Question

MSSQL is doing something I don't understand, and I hope to find an answer here.

I have a small query that uses 2 sub-queries in the where clause:

where TerminatedDateTime between @startdate and @enddate
and Workgroup in (select distinct Workgroup from #grouping)
and Skills in (select Skills from #grouping) 

The query runs fine, but when I look at the execution plan is see the following: https://i.stack.imgur.com/ogkRP.png

The query select distinct Workgroup from #grouping has one result: "workgroup1"

The result of the query has 541 rows, but it still fetches all the rows within the date selection. if I remove the workgroup and skill part, the amount of rows is the same. The filtering is done in the hash match. If I enter the name where the select query is, I see the following:

where TerminatedDateTime between @startdate and @enddate
and Workgroup in ('workgroup1')
and Skills in (select Skills from #grouping) 

https://i.stack.imgur.com/Ydq6C.png

Here it selects the correct number of rows and the query runs much better. Why is this, and is there a way to run the query with the sub-query and make it select only the relevant rows from the view? I have tried it with an inner join on the #grouping table, but with the same results, it selects to much rows.

Was it helpful?

Solution

I'm not sure why you need distinct in (select distinct Workgroup from #grouping).

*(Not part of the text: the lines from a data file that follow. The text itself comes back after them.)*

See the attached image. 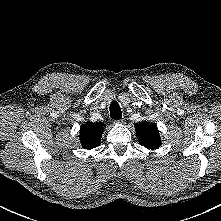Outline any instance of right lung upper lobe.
<instances>
[{"label": "right lung upper lobe", "mask_w": 221, "mask_h": 221, "mask_svg": "<svg viewBox=\"0 0 221 221\" xmlns=\"http://www.w3.org/2000/svg\"><path fill=\"white\" fill-rule=\"evenodd\" d=\"M102 123L87 122L80 129V141L85 149H92L100 145L103 133Z\"/></svg>", "instance_id": "1"}]
</instances>
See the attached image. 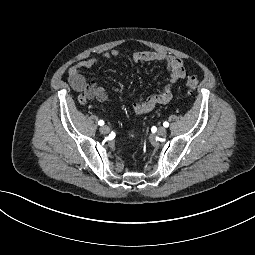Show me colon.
<instances>
[{"mask_svg": "<svg viewBox=\"0 0 255 255\" xmlns=\"http://www.w3.org/2000/svg\"><path fill=\"white\" fill-rule=\"evenodd\" d=\"M198 84H199V80L196 76H190V77H188V79L186 81V87L190 92L194 91L197 88ZM80 100L82 102H85L86 97L84 94H82V96L80 97Z\"/></svg>", "mask_w": 255, "mask_h": 255, "instance_id": "colon-1", "label": "colon"}]
</instances>
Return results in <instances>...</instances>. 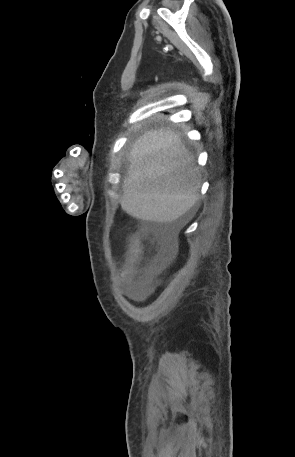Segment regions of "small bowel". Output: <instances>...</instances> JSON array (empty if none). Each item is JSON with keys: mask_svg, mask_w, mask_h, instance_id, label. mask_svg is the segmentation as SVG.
Here are the masks:
<instances>
[{"mask_svg": "<svg viewBox=\"0 0 295 457\" xmlns=\"http://www.w3.org/2000/svg\"><path fill=\"white\" fill-rule=\"evenodd\" d=\"M146 293V288L145 286L143 285H137L135 287L132 288V290L130 291V295L134 298V299H142L144 297Z\"/></svg>", "mask_w": 295, "mask_h": 457, "instance_id": "small-bowel-1", "label": "small bowel"}]
</instances>
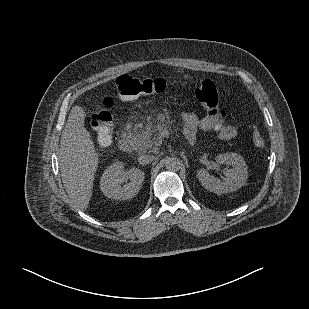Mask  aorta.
<instances>
[{"label": "aorta", "mask_w": 309, "mask_h": 309, "mask_svg": "<svg viewBox=\"0 0 309 309\" xmlns=\"http://www.w3.org/2000/svg\"><path fill=\"white\" fill-rule=\"evenodd\" d=\"M165 167L168 171L177 172L180 170L182 163L181 161L176 157H167L164 160Z\"/></svg>", "instance_id": "aorta-1"}]
</instances>
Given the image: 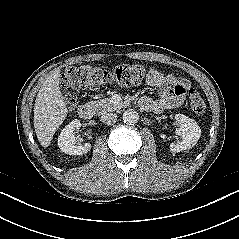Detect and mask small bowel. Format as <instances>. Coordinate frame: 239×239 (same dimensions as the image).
Returning a JSON list of instances; mask_svg holds the SVG:
<instances>
[{
    "label": "small bowel",
    "instance_id": "obj_1",
    "mask_svg": "<svg viewBox=\"0 0 239 239\" xmlns=\"http://www.w3.org/2000/svg\"><path fill=\"white\" fill-rule=\"evenodd\" d=\"M146 83L148 86L160 90L159 98L154 99L146 96L141 99L142 107L155 113L180 105L189 86L186 80L165 76L155 68L149 70Z\"/></svg>",
    "mask_w": 239,
    "mask_h": 239
}]
</instances>
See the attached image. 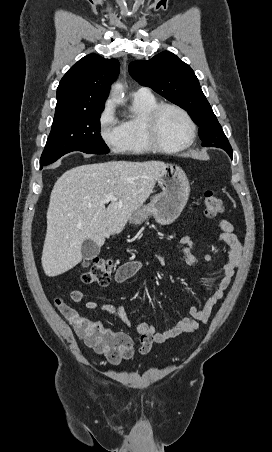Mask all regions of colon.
Masks as SVG:
<instances>
[{
  "mask_svg": "<svg viewBox=\"0 0 272 452\" xmlns=\"http://www.w3.org/2000/svg\"><path fill=\"white\" fill-rule=\"evenodd\" d=\"M204 212L207 217L215 218L224 211L223 201L212 191L205 192L203 196ZM114 269V263L110 258L94 257L89 262L88 270L83 273L82 281L87 284H97L106 286L110 283L111 274ZM55 305L63 312H70L71 307L62 299L57 298ZM97 347L106 355L108 361L118 363L128 358L127 353L123 351L118 342L111 336L102 337Z\"/></svg>",
  "mask_w": 272,
  "mask_h": 452,
  "instance_id": "obj_1",
  "label": "colon"
}]
</instances>
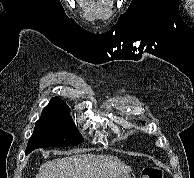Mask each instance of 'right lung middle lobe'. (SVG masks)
Here are the masks:
<instances>
[{"mask_svg":"<svg viewBox=\"0 0 194 178\" xmlns=\"http://www.w3.org/2000/svg\"><path fill=\"white\" fill-rule=\"evenodd\" d=\"M70 113L44 108L28 141L26 154L41 147H67L83 142Z\"/></svg>","mask_w":194,"mask_h":178,"instance_id":"dd1d6c3e","label":"right lung middle lobe"}]
</instances>
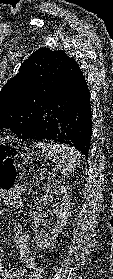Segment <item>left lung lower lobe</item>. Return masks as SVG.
I'll use <instances>...</instances> for the list:
<instances>
[{"mask_svg":"<svg viewBox=\"0 0 113 279\" xmlns=\"http://www.w3.org/2000/svg\"><path fill=\"white\" fill-rule=\"evenodd\" d=\"M91 133L89 89L79 65L70 59L37 104L30 126L19 138L67 144L87 157Z\"/></svg>","mask_w":113,"mask_h":279,"instance_id":"obj_1","label":"left lung lower lobe"}]
</instances>
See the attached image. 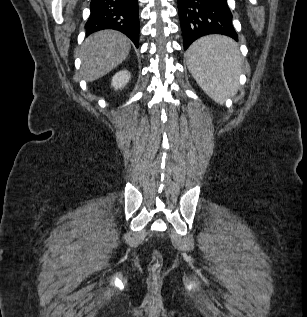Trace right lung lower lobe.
I'll return each instance as SVG.
<instances>
[{
	"mask_svg": "<svg viewBox=\"0 0 307 317\" xmlns=\"http://www.w3.org/2000/svg\"><path fill=\"white\" fill-rule=\"evenodd\" d=\"M90 10L85 25L87 35L102 29H114L127 35L138 47V0H92Z\"/></svg>",
	"mask_w": 307,
	"mask_h": 317,
	"instance_id": "obj_1",
	"label": "right lung lower lobe"
}]
</instances>
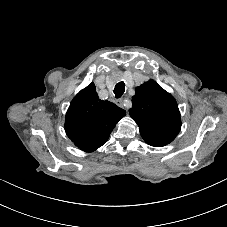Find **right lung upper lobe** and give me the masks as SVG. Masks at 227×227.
Instances as JSON below:
<instances>
[{"instance_id": "cb5924a9", "label": "right lung upper lobe", "mask_w": 227, "mask_h": 227, "mask_svg": "<svg viewBox=\"0 0 227 227\" xmlns=\"http://www.w3.org/2000/svg\"><path fill=\"white\" fill-rule=\"evenodd\" d=\"M125 113L114 103L100 100L94 83H90L70 103L65 117V131L77 147L93 152L107 141Z\"/></svg>"}]
</instances>
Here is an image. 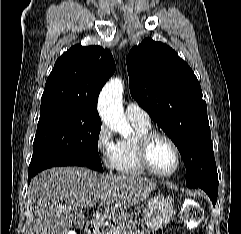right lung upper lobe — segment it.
I'll use <instances>...</instances> for the list:
<instances>
[{
	"label": "right lung upper lobe",
	"instance_id": "obj_1",
	"mask_svg": "<svg viewBox=\"0 0 241 234\" xmlns=\"http://www.w3.org/2000/svg\"><path fill=\"white\" fill-rule=\"evenodd\" d=\"M115 68L113 56L107 49L71 47L57 59L46 81L40 108L66 106L100 118L97 98Z\"/></svg>",
	"mask_w": 241,
	"mask_h": 234
}]
</instances>
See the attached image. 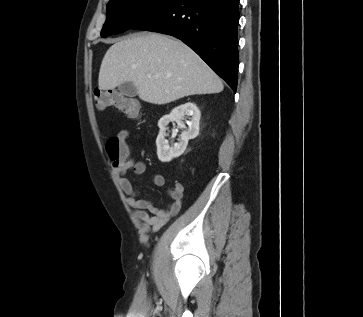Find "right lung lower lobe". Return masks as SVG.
Here are the masks:
<instances>
[{
    "instance_id": "98d812e1",
    "label": "right lung lower lobe",
    "mask_w": 363,
    "mask_h": 317,
    "mask_svg": "<svg viewBox=\"0 0 363 317\" xmlns=\"http://www.w3.org/2000/svg\"><path fill=\"white\" fill-rule=\"evenodd\" d=\"M239 0H177L133 29L169 34L193 49L236 92Z\"/></svg>"
}]
</instances>
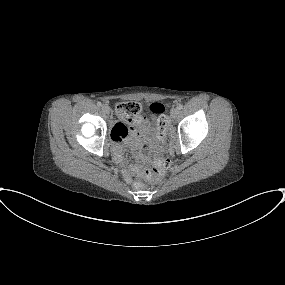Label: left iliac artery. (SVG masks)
Instances as JSON below:
<instances>
[{
    "mask_svg": "<svg viewBox=\"0 0 285 285\" xmlns=\"http://www.w3.org/2000/svg\"><path fill=\"white\" fill-rule=\"evenodd\" d=\"M178 108H179V110L183 109V105L180 104V105L178 106Z\"/></svg>",
    "mask_w": 285,
    "mask_h": 285,
    "instance_id": "obj_1",
    "label": "left iliac artery"
}]
</instances>
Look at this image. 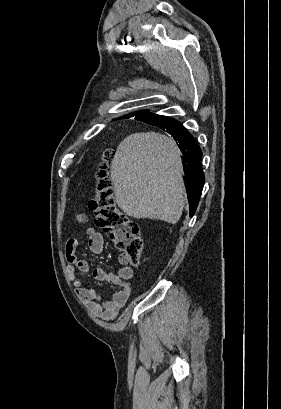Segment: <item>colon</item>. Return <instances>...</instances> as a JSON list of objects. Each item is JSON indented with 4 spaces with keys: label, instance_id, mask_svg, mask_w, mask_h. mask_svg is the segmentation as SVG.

The problem here is that the estimates are off. Without seeing the whole query and the execution plan XML, I'd suggest to try these alternatives:

  1. select workgroup and skills into a #temp table and join to it

  2. add option(recompile) to the statement

Each one should be a solution by itself.

It would be benefitial to see the execution plan XML anyway.

EDIT (after reviewing the execution plan, thx for making it available):

This query is over a partitioned view. With check constraints in place, we can see that the partition elimination was done properly, according to runtime value of @startdate and @enddate parameters.

Why optimizer produced different execution plans for the first (one with the subquery) and the second (one with scalar) query?

As far as the optimizer is concerned, it's just a coincidence that the subquery produced only one row. It has to create an execution plan which will be valid for any output from the subquery, be it no rows, one or many.

OTOH, when you specify a scalar value, then optimizer is free to make more straight-forward decisions.

Working with a partitioned view made optimizer's job more difficult, hence my original recommedations showed useless.

Yes, optimizer could probably do a better job here. BTW, are workgroups and skills correlated in any way?